The human genome is annotated with chromatin states. These annotated states can be used as new ways to annotate a genome independently of the underlying genome sequence. This independence from the DNA sequence enforces the epigenetic nature of histone modifications. Chromatin states are also useful in identifying regulatory elements that have no defined sequence, such as enhancers. This additional level of annotation allows for a deeper understanding of cell specific gene regulation.

== Methods ==

The histone mark can be detected in a variety of ways:

1. Chromatin Immunoprecipitation Sequencing (ChIP-sequencing) measures the amount of DNA enrichment once bound to a targeted protein and immunoprecipitated. It results in good optimization and is used in vivo to reveal DNA-protein binding occurring in cells. ChIP-Seq can be used to identify and quantify various DNA fragments for different histone modifications along a genomic region.
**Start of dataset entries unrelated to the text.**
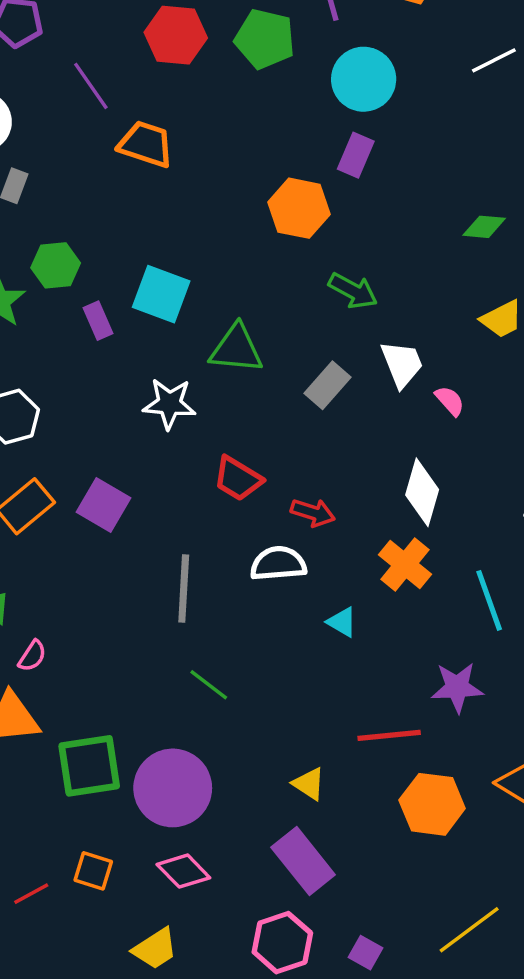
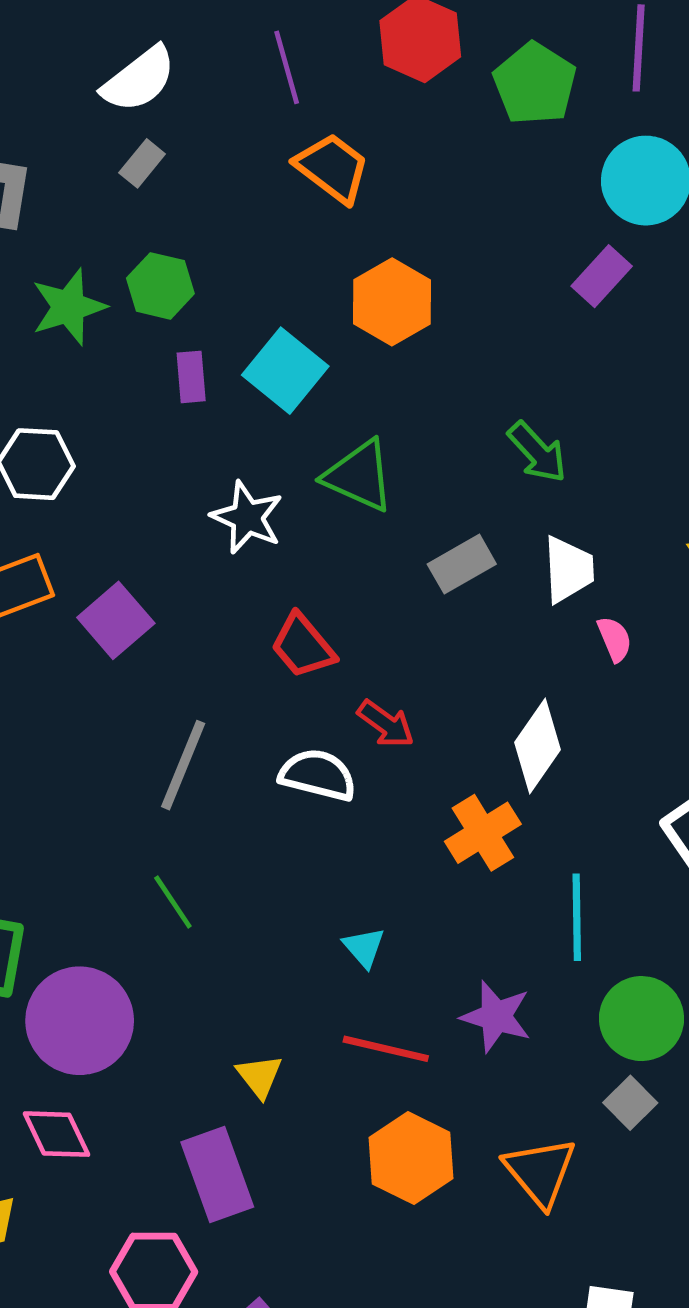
orange hexagon: (299, 208) -> (392, 302), moved
cyan triangle: (342, 622) -> (364, 947), moved

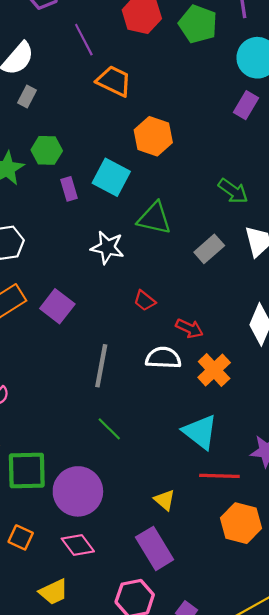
red trapezoid: (303, 646) -> (145, 301), size x0.7
orange cross: (483, 833) -> (214, 370), moved
cyan triangle: (364, 947) -> (200, 432), size x1.8

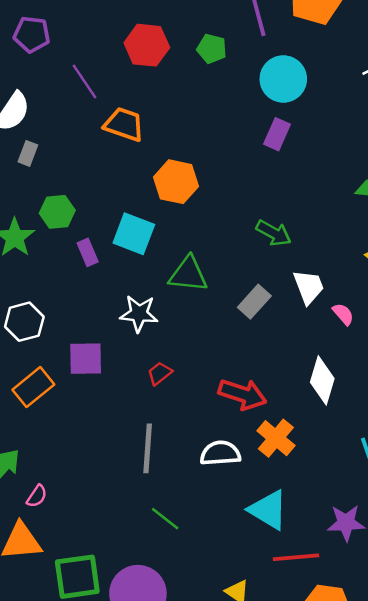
green pentagon: (198, 24) -> (212, 49), size x0.7
red trapezoid: (145, 301) -> (160, 373), moved, turned 110
purple square: (57, 306) -> (86, 359), moved, turned -32
red arrow: (189, 328) -> (242, 394), size x1.5
white semicircle: (163, 358) -> (220, 453), moved

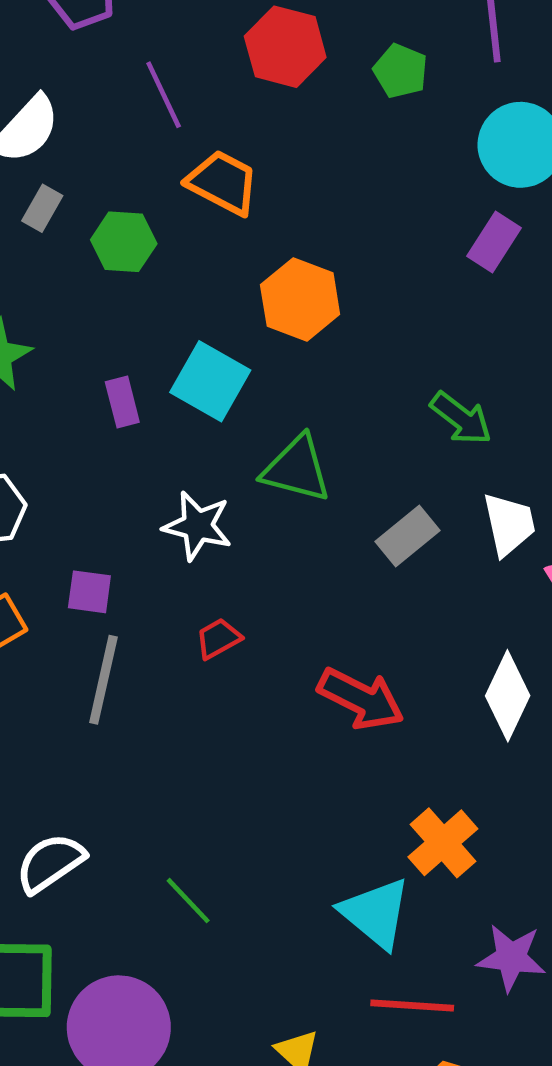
green hexagon: (57, 212) -> (124, 242), moved
purple square: (86, 359) -> (89, 592), size x0.7
orange cross: (276, 438) -> (443, 843), moved
gray line: (148, 448) -> (103, 680), moved
white semicircle: (220, 453) -> (50, 863), moved, turned -39

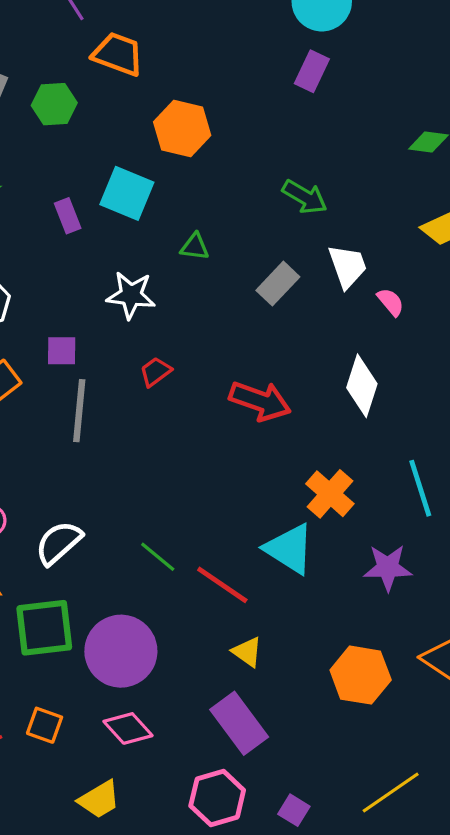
green triangle: (296, 469) -> (195, 247), size x0.6
red line: (412, 1006) -> (222, 585), moved, turned 38

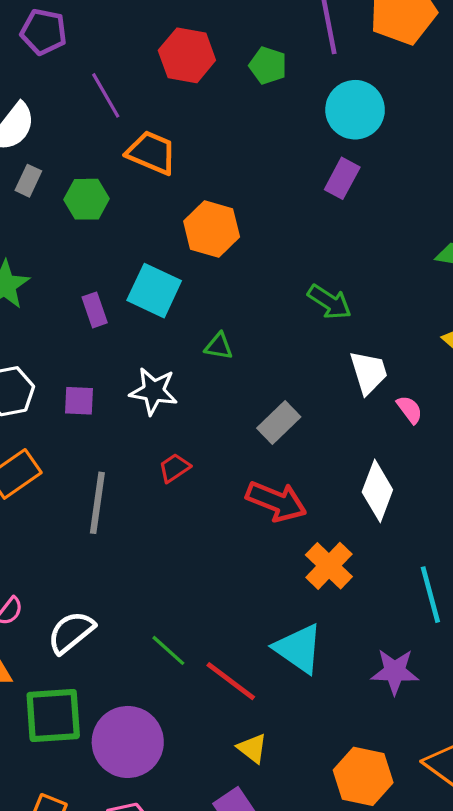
gray rectangle: (278, 284) -> (279, 423), moved
purple square: (62, 351) -> (79, 401), moved
orange cross: (330, 494) -> (329, 566), moved

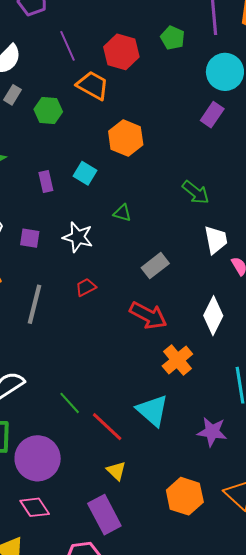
red hexagon: (187, 55) -> (121, 52), moved
cyan square: (154, 291) -> (85, 173), size x0.7

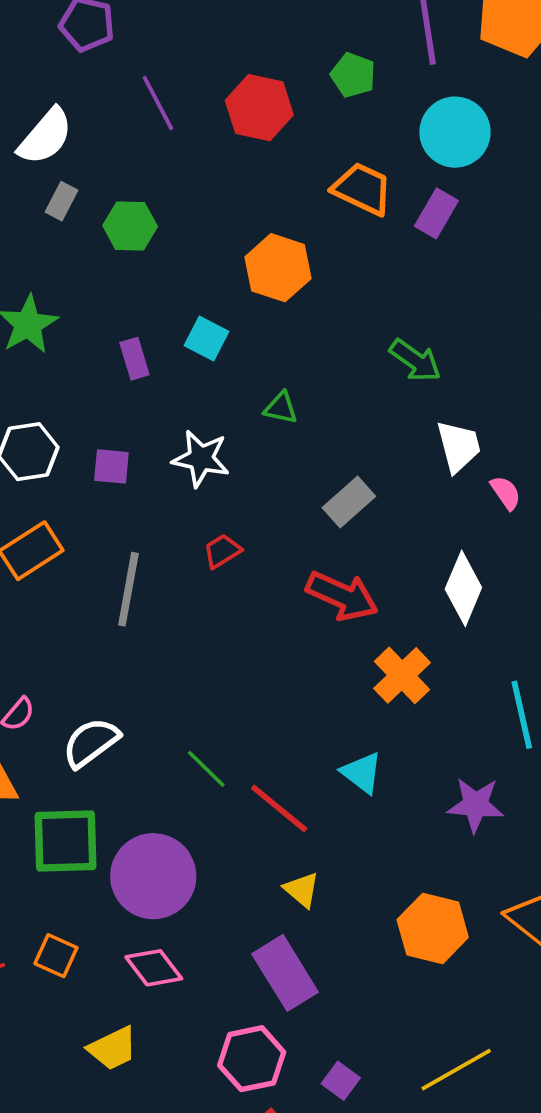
orange trapezoid: (93, 85) -> (362, 189), moved
cyan triangle: (152, 411) -> (362, 773), size x0.7

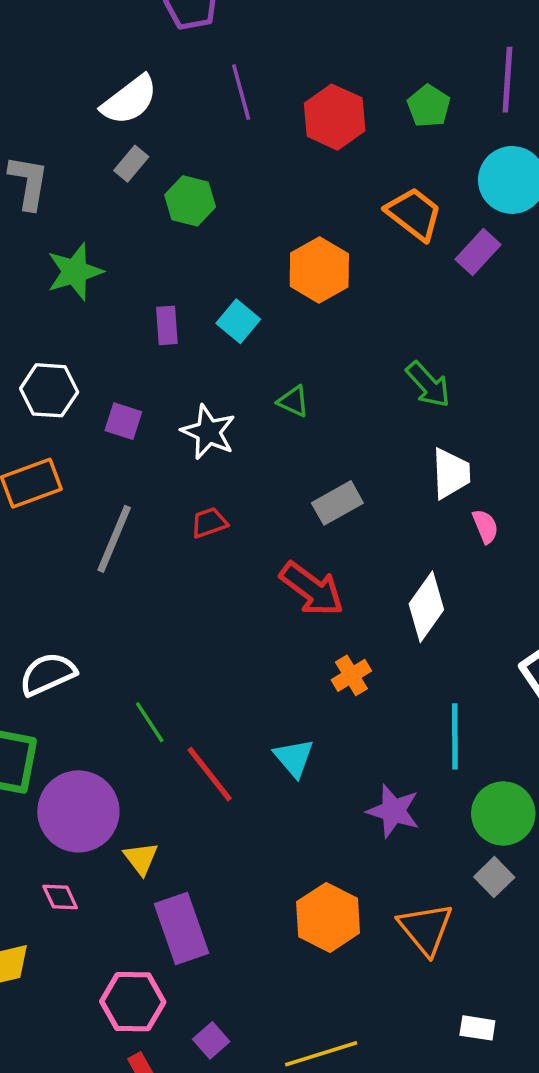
orange cross: (402, 675) -> (351, 675), size x0.7
yellow triangle: (302, 890) -> (141, 858), moved
pink diamond: (154, 968) -> (60, 897), size x0.7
2. Micrococcal Nuclease sequencing (MNase-seq) is used to investigate regions that are bound by well-positioned nucleosomes. Use of the micrococcal nuclease enzyme is employed to identify nucleosome positioning. Well-positioned nucleosomes are seen to have enrichment of sequences.

3. Assay for transposase accessible chromatin sequencing (ATAC-seq) is used to look in to regions that are nucleosome free (open chromatin). It uses hyperactive Tn5 transposon to highlight nucleosome localisation.